Environment
Gaps in local storm data pose problems for estimating storm surge risk to local levees | The Lens – Because the U.S. Army Corps of Engineers didn’t have local data on how waves behave when they overtop levees and floodwalls in Louisiana, the agency relied on data from the Netherlands and California. Getting better local storm data would require expensive “hardened” gauges that can stand up to storm conditions.
Report: Royalty revenue sharing plan would cost taxpayers $49 billion | Fuel Fix – An analysis by the left-leaning Center for American Progress concludes that legislation to increase oil royalty-sharing among Gulf Coast states would cost the federal government nearly $50 billion over 30 years.

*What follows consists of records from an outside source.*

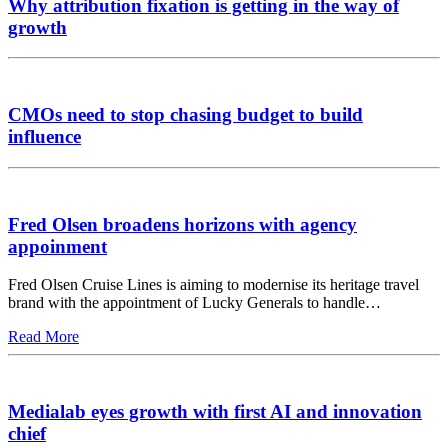
Why attribution fixation is getting in the way of
growth
CMOs need to stop chasing budget to build
influence
Fred Olsen broadens horizons with agency
appoinment
Fred Olsen Cruise Lines is aiming to modernise its heritage travel
brand with the appointment of Lucky Generals to handle…
Read More
Medialab eyes growth with first AI and innovation
chief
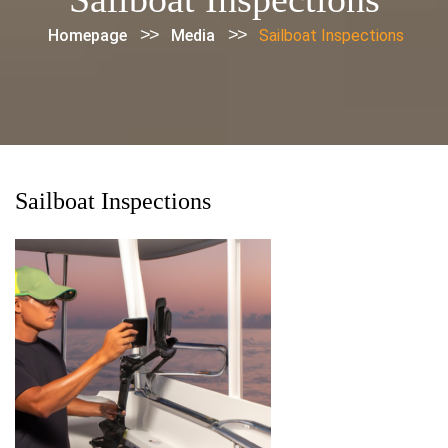
>>
>>
Homepage
Media
Sailboat Inspections
Sailboat Inspections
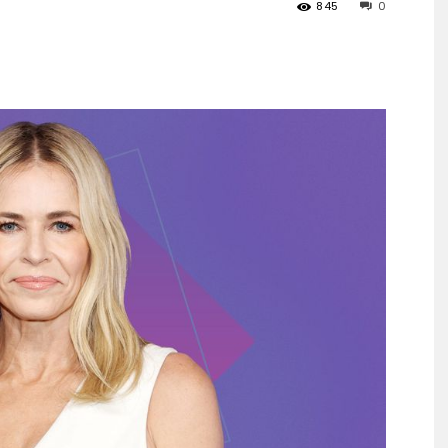
845
0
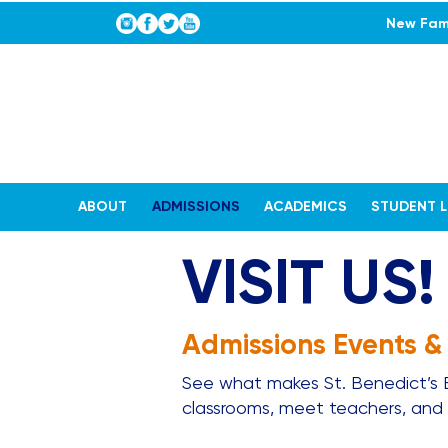
New Fami
ABOUT
ADMISSIONS
ACADEMICS
STUDENT L
VISIT US!
Admissions Events &
See what makes St. Benedict’s Ep
classrooms, meet teachers, and w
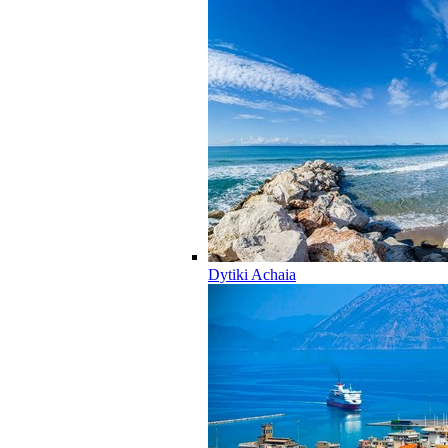
Dytiki Achaia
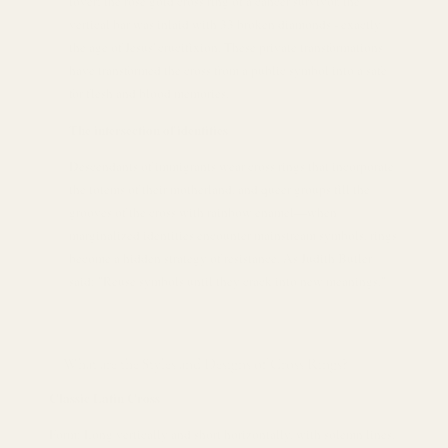
lover; the rose gold cross ring of a cancer survivor, the
vertical bar was inlaid with 33 broken diamonds - exactly
the age of Jesus' crucifixion. These private transformations
have transformed the cross from a public symbol into a safe
for flesh and blood memories.
The intersection of identities
Descendants of immigrants wear cross rings that incorporate
the totems of their motherland, and queer groups fill the
grooves of the cross with rainbow enamel—when
marginalized identities encounter mainstream symbols, rings
become a hidden strategy of resistance. As Judith Butler
said: "Reuse symbols until they crack into new meanings."
What are the Styles and Designs of Cross Rings?
Classic Latin Cross
Form: Long vertically and short horizontally, with solemn lines,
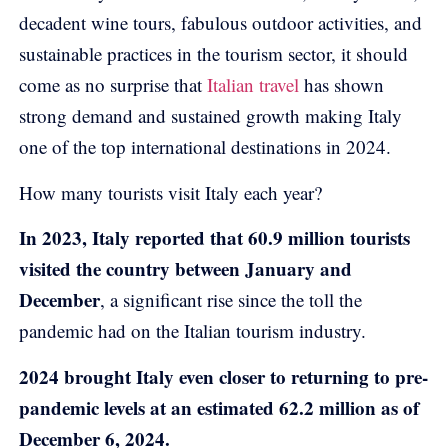
decadent wine tours, fabulous outdoor activities, and
sustainable practices in the tourism sector, it should
come as no surprise that
Italian travel
has shown
strong demand and sustained growth making Italy
one of the top international destinations in 2024.
How many tourists visit Italy each year?
In 2023, Italy reported that 60.9 million tourists
visited the country between January and
December
, a significant rise since the toll the
pandemic had on the Italian tourism industry.
2024 brought Italy even closer to returning to pre-
pandemic levels at an estimated 62.2 million as of
December 6, 2024.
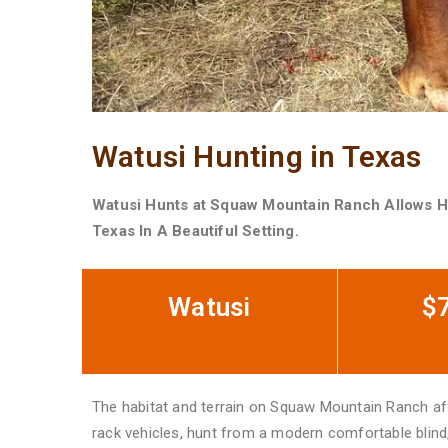
Watusi Hunting in Texas
Watusi Hunts at Squaw Mountain Ranch Allows H
Texas In A Beautiful Setting.
Watusi
$
The habitat and terrain on Squaw Mountain Ranch affo
rack vehicles, hunt from a modern comfortable blind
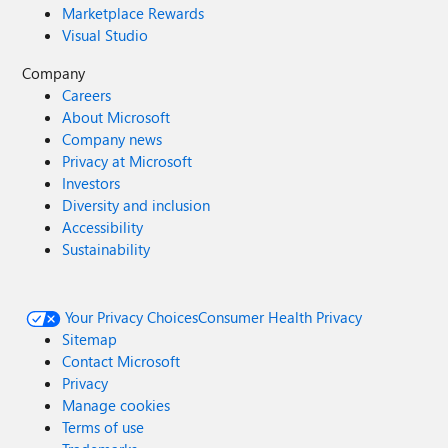
Marketplace Rewards
Visual Studio
Company
Careers
About Microsoft
Company news
Privacy at Microsoft
Investors
Diversity and inclusion
Accessibility
Sustainability
Your Privacy Choices
Consumer Health Privacy
Sitemap
Contact Microsoft
Privacy
Manage cookies
Terms of use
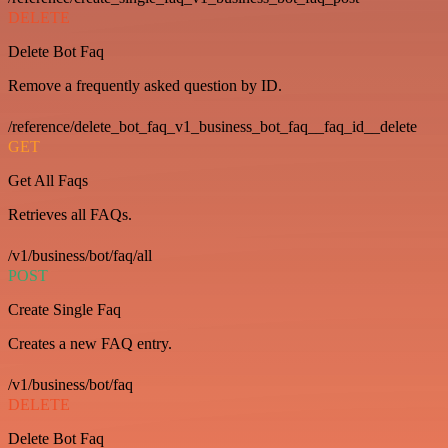
DELETE
Delete Bot Faq
Remove a frequently asked question by ID.
/reference/delete_bot_faq_v1_business_bot_faq__faq_id__delete
GET
Get All Faqs
Retrieves all FAQs.
/v1/business/bot/faq/all
POST
Create Single Faq
Creates a new FAQ entry.
/v1/business/bot/faq
DELETE
Delete Bot Faq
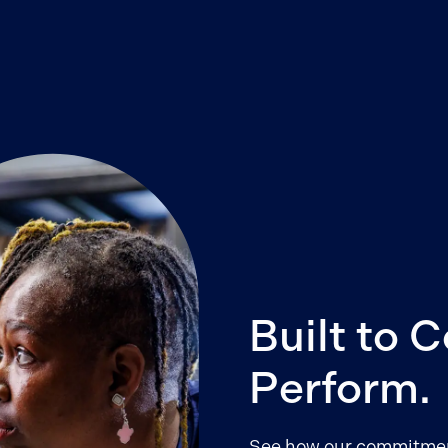
Built to 
Perform.
See how our commitment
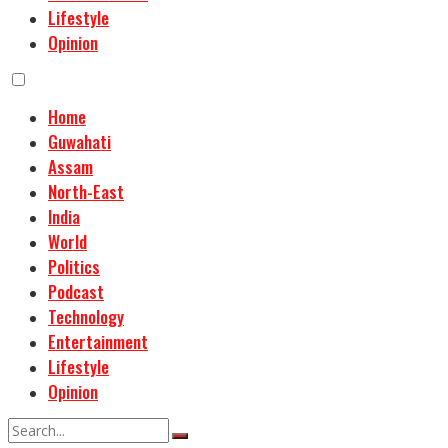
Lifestyle
Opinion
Home
Guwahati
Assam
North-East
India
World
Politics
Podcast
Technology
Entertainment
Lifestyle
Opinion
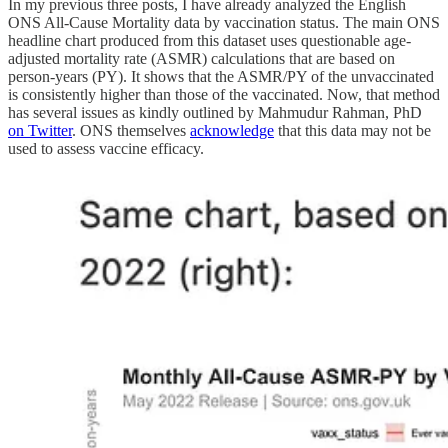
In my previous three posts, I have already analyzed the English
ONS All-Cause Mortality data by vaccination status. The main ONS
headline chart produced from this dataset uses questionable age-
adjusted mortality rate (ASMR) calculations that are based on
person-years (PY). It shows that the ASMR/PY of the unvaccinated
is consistently higher than those of the vaccinated. Now, that method
has several issues as kindly outlined by Mahmudur Rahman, PhD
on Twitter
. ONS themselves
acknowledge
that this data may not be
used to assess vaccine efficacy.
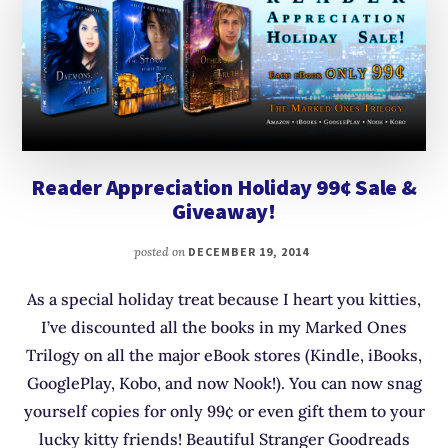
Reader Appreciation Holiday 99¢ Sale &
Giveaway!
posted on
DECEMBER 19, 2014
As a special holiday treat because I heart you kitties,
I’ve discounted all the books in my Marked Ones
Trilogy on all the major eBook stores (Kindle, iBooks,
GooglePlay, Kobo, and now Nook!). You can now snag
yourself copies for only 99¢ or even gift them to your
lucky kitty friends! Beautiful Stranger Goodreads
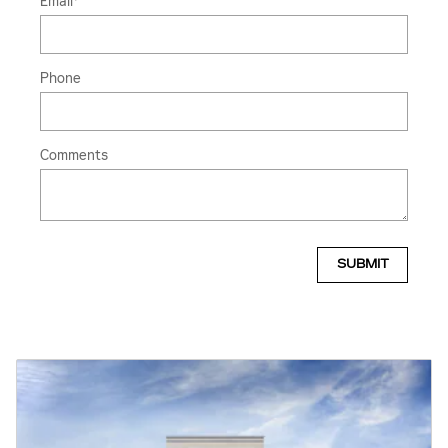
Email
*
Phone
Comments
SUBMIT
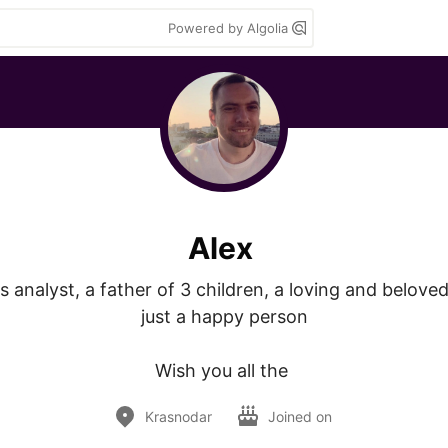
Powered by Algolia
Alex
s analyst, a father of 3 children, a loving and belove
just a happy person

Wish you all the 
Krasnodar
Joined on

The organization claims the legislation would be an “inequitable windfall” for the states.
Interestingly, the figures from the analysis — $50 billion over 30 years — is nearly aligned with the state’s Master Plan to restore the coast by 2050, which would cost approximately $50 billion. (In a previous Lens opinion piece, I shared my thoughts on the royalty plan.)
DHH issues emergency rule for water systems in response to brain-eating amoeba | The Advocate
The Louisiana health department this week issued an emergency rule requiring most water systems in the state to maintain a higher disinfectant level, the first change in required chlorine levels in almost two decades as officials respond to a rare brain-eating amoeba found in two water systems in recent months.
Schools
New Orleans ‘One App’ Now Includes Selective Public Schools | WWNO – Aesha Rasheed, who created the New Orleans Parents Guide, discusses deadlines for the city’s “One App” streamlined school application process. Bottom line: “The application deadline is Dec. 20 for the schools with selective criteria, which are new to the One App system. But not all selective schools are yet included in the One App.”
Arne Duncan ‘Encouraged’ By NAEP Results | Education Week – U.S. Secretary of Education Arne Duncan noted that states that were among the first to implement the new Common Core standards did not see a decline in scores on a recent national standardized assessment test.
Debating New Charter Schools, Their Policies and Their Effects – Texas Tribune – “Unlike many Texas charters, particularly KIPP and IDEA public schools — which both formed with a mission to reach economically disadvantaged communities — Basis and Great Hearts tend to end up with student bodies that are disproportionately affluent and white.”
Land Use
How inaction, corruption and a bit of serendipity led to the creation of Audubon Park| NOLA.com/The Times-Picayune – Tulane geographer Richard Campanella’s latest “Cityscapes” column shows how the ebb and flow of historical contingencies created Uptown’s premier park.
Tax assessment for building bought for $0 slashed dramatically | WWL-TV – Is an Ohio businessman “a savior who kept an assisted living apartment afloat or an opportunist who bought a prime slice of New Orleans for a song”?
Government & Politics
The Lens launches a new event series, Breakfast with the Newsmakers | The Lens – Please join us Thursday, Nov. 21, for the inaugural event with John Barry, who was recently ousted from the local Flood Protection Authority.
Lee Zurik Investigation: Are nursing homes buying state policy? – FOX 8 WVUE – Most nursing homes in the state are for-profit and are reaping in millions because the state pays for unused beds.
Scores of taxi drivers in the audience broke into applause Thursday afternoon as the New Orleans City Council voted 4-3 to delay for one year a new age limit for cabs, but the cheers almost certainly were premature.
Mayor Mitch Landrieu immediately vetoed the ordinance, and it takes five council votes to override a veto — one vote more than proponents of the change can muster.
Criminal Justice
Judges looking to get new courthouse all dressed up, but they have nowhere to go | The Lens – Lacking land, Civil District Court judges met with potential contractors and asked for building concepts.
Evidence of battery was right there on videotape | NOLA.com/The Times-Picayune – This editorial claims that video and testimony about a police battery incident should’ve been more than enough to show malfeasance by an officer.
Appeals court orders Serpas to pay penalties after failure to respond to public records request | The New Orleans Advocate — The NOPD will have to pay a $5,000 fine and $3,600 in attorneys’ fees for failing to respond to a public-records request within the time period required by law.
Slavery Isn’t a Thing of the Past | The New York Times – Opinion writer Nicholas Kristof describes his investigative trip to New Orleans, where he met survivors of human trafficking.